Tenha-se este ponto por claro, concordo perfeitamente com a aplicação de sanções económicas a um estado que agride militarmente um estado vizinho, independentemente dos anos de provocação por terceiros que possam ocorrer antes. O que é mais difícil de aceitar, como qualquer tenista russo proibido de ir a Wimbledon concordará, é que se remova qualquer consideração de proporcionalidade ou de relevância nas medidas tomadas e se vilifiquem inocentes. Tal como a Convenção de Chicago dá espaço aos Estados-membros para se afastarem das medidas aprovadas na Convenção e respetivos SARPS, o incumprimento desproporcional da Convenção frustra a sua aplicação e o seu objetivo de uma aviação segura.
Voltando concretamente a Chicago, da mesma forma que a soberania exclusiva do espaço aéreo e a inexistência de um direito de passagem internacional no texto da Convenção de Chicago permite a aplicação de sanções, ou pelo menos não as proíbe frontalmente (embora seja mais discutível a sua validade no âmbito do IASTA), importará refletir sobre algumas outras provisões da Convenção de Chicago, nomeadamente, os artigos 9.º, 11.º, 12.º, 13.º que simplesmente não permitem a aprovação do regime sancionatório atualmente em vigor.
Não havendo aqui espaço ou contexto para um discussão mais aprofundada sobre a proibição do transporte de certos indivíduos e a sua compatibilidade com o artigo 13.º da Convenção (“Regulamentos de entrada e saída”), de uma leitura simples das normas previstas para a criação de zonas interditas, no artigo 9.º da Convenção, e a norma sobre a aplicação das regras do ar prevista no artigo 11.º, rapidamente se compreende a contradição entre o princípio de não discriminação nelas contido e a aprovação de um regime sancionatório especificamente dirigido a aeronaves com a nacionalidade de um certo Estado.
Por outro lado, a provisão do artigo 89.º da Convenção prevê que em caso de guerra as disposições da Convenção não afetarão a liberdade de ação de qualquer dos Estados contratantes, independentemente de serem beligerantes ou neutros. Lido de forma ligeira, o artigo 89.º tem a liberdade suficiente para permitir o total afastamento dos compromissos da Convenção e tem sido bradado como justificação para a neutralidade menos neutra jamais vista, contudo, uma análise sistematizada e ponderada do mesmo artigo revela a necessidade da sua interpretação proporcional.
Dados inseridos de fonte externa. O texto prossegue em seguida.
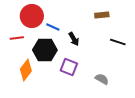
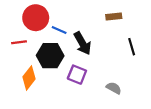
black arrow: (74, 39) -> (83, 43), size x1.5
black line: (118, 42) -> (132, 47), turned 56

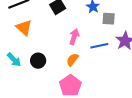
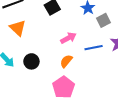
gray square: (109, 19) -> (103, 20), turned -32
pink arrow: (74, 37) -> (68, 38), turned 42

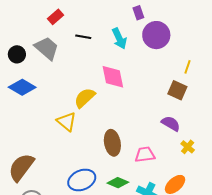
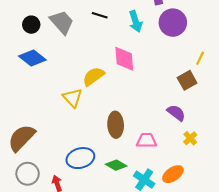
brown square: (177, 90) -> (187, 80), turned 30

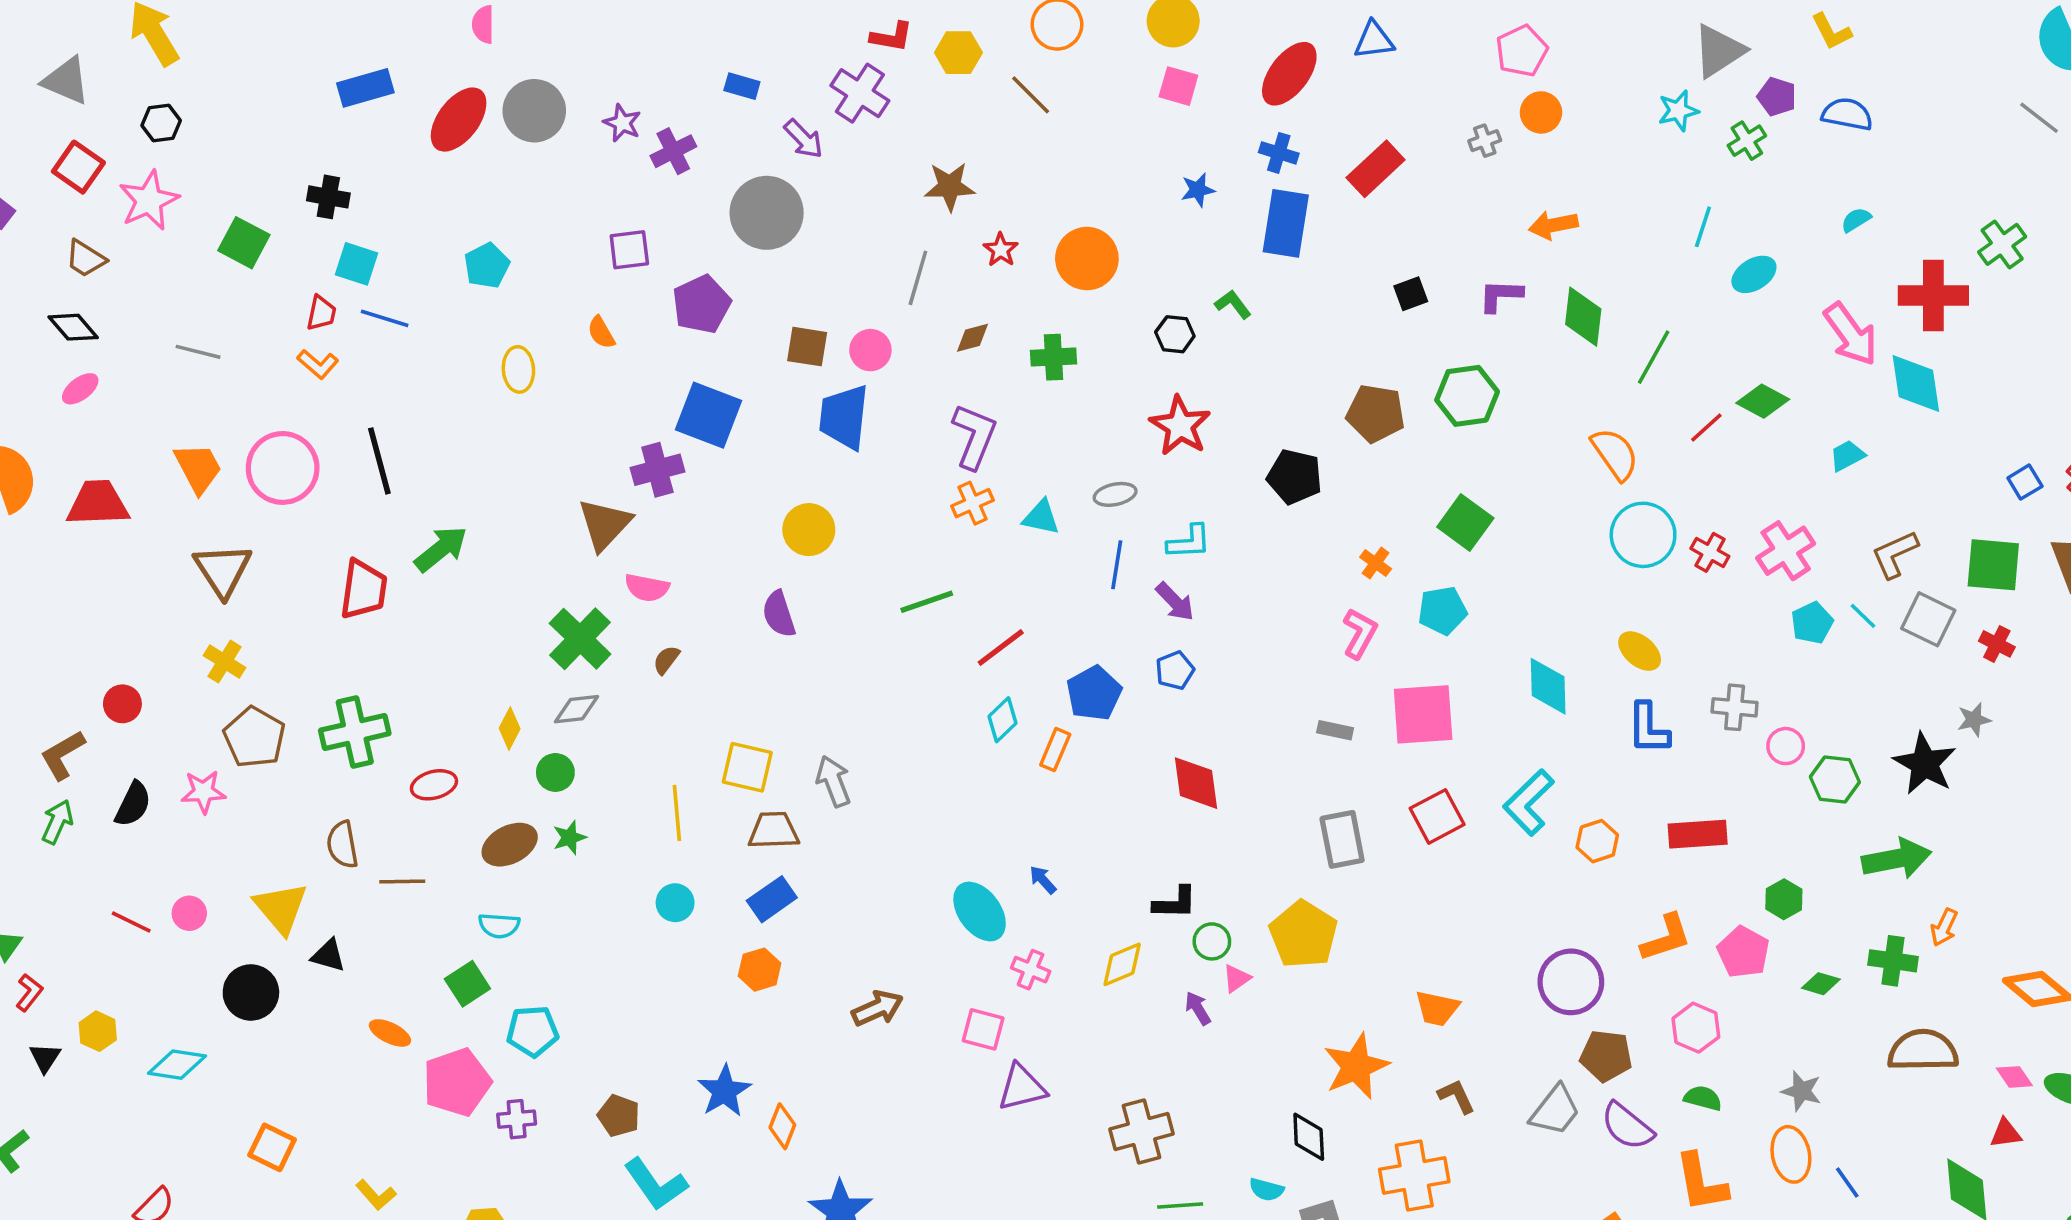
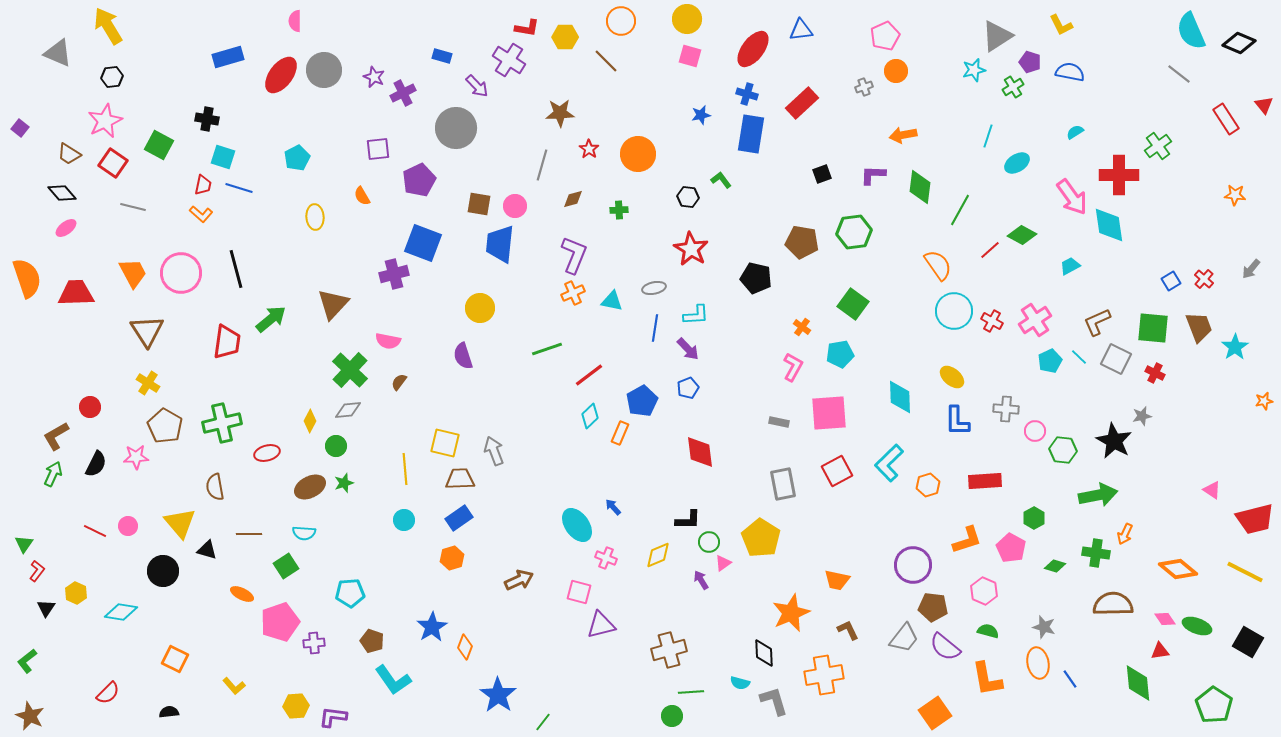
red square: (78, 167) -> (113, 163), moved
green cross: (1053, 357) -> (619, 210), size x0.7
brown triangle: (605, 524) -> (333, 304), moved
brown line: (402, 882) -> (249, 534), moved
cyan pentagon: (533, 1031) -> (350, 593), moved

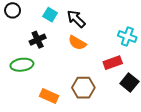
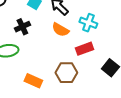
cyan cross: (127, 37) -> (88, 23), moved
red rectangle: (113, 63) -> (84, 49), moved

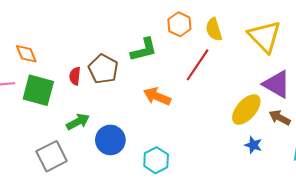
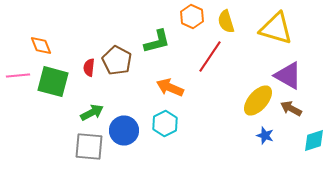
yellow triangle: (265, 37) -> (276, 28), turned -30
gray square: (52, 156) -> (89, 146), moved, turned 32
cyan hexagon: (156, 160) -> (165, 124), moved

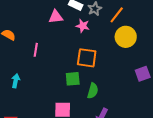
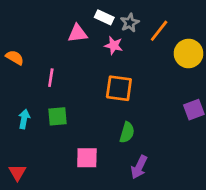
yellow circle: (126, 37) -> (189, 53), moved
green square: (73, 79) -> (57, 116), moved

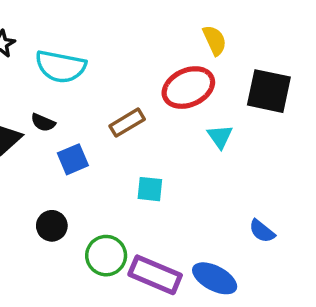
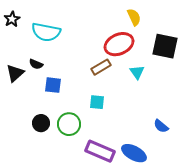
brown rectangle: (127, 123) -> (101, 67), moved
blue square: (73, 159) -> (53, 85), turned 30
green circle: (106, 256) -> (69, 124), moved

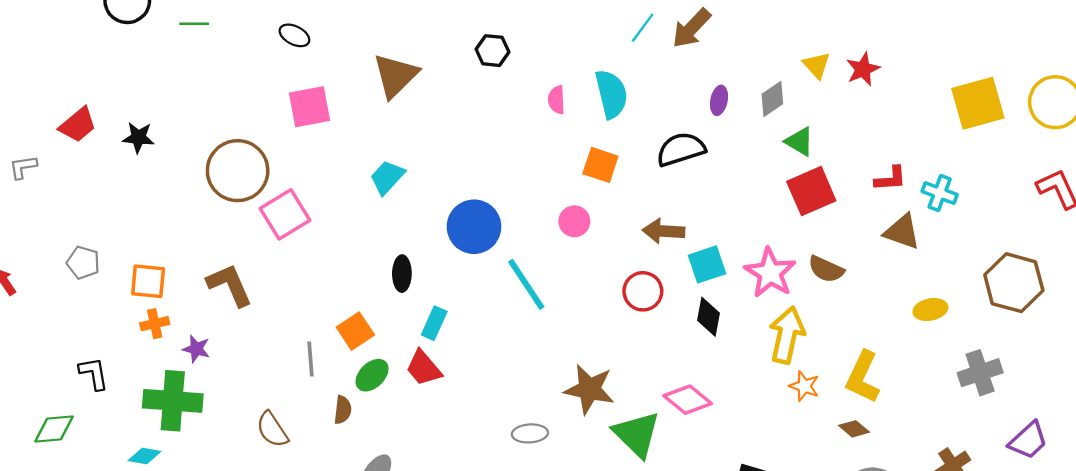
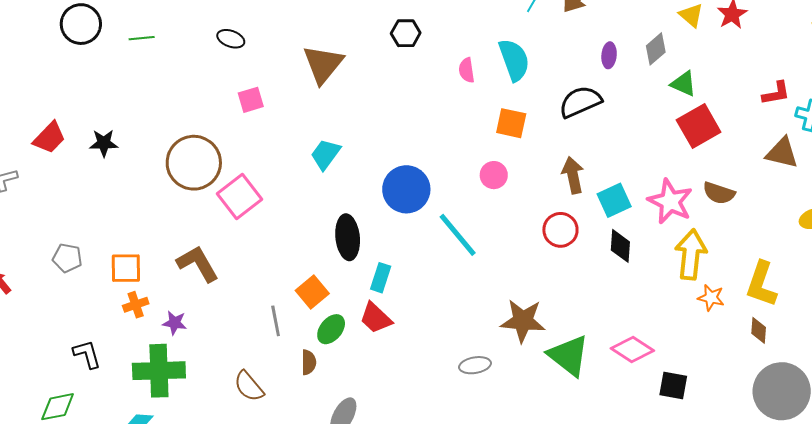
pink square: (310, 107) -> (251, 100), size x0.7
red L-shape: (890, 179) -> (776, 93), moved
brown arrow: (664, 231) -> (573, 175), turned 81
black ellipse: (402, 274) -> (348, 237), size x1.4
pink diamond: (688, 400) -> (632, 349), moved
brown diamond: (854, 429) -> (759, 330), turned 60

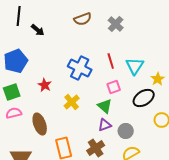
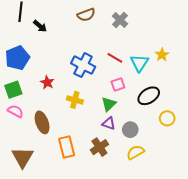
red line: (111, 61) -> (115, 58), turned -42
yellow star: (158, 79) -> (162, 55), moved
yellow cross: (72, 102) -> (75, 100), turned -35
green triangle: (105, 106) -> (109, 104), turned 35
pink semicircle: (14, 113) -> (15, 111), turned 42
purple triangle: (105, 125) -> (109, 123), turned 40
Dir-se-á que da mesma forma que o artigo 89.º tem de ser interpretado em conjunto com o artigo 3.º-bis na análise da legalidade de ações tomadas contra aeronaves civis por estados beligerantes, também na relação entre estados neutros é necessário interpretar esta norma de forma restrita, para que não se possa passar uma carta branca ao incumprimento generalizado da Convenção. Uma interpretação literal do artigo 89.º, como tem sido feita para justificar os variados incumprimentos da convenção em resultado da aplicação das sanções, também permite, por exemplo, o abate de aeronaves civis por beligerantes, ou o abate de aeronaves civis por estados ditos neutros. Pode parecer um exemplo extremo, mas quão longe estamos disso quando negamos o fornecimento de peças para que aeronaves civis possam operar na Rússia em segurança?
Infelizmente, como qualquer tenista russo saberá aos dias de hoje, proporcionalidade e razoabilidade na aplicação das sanções é algo que tem faltado.
[i] Regulamento (CE) n.º 467/2001 de 6 de março.
[ii] Regulamento (CE) 1901/98 de 7 de Setembro.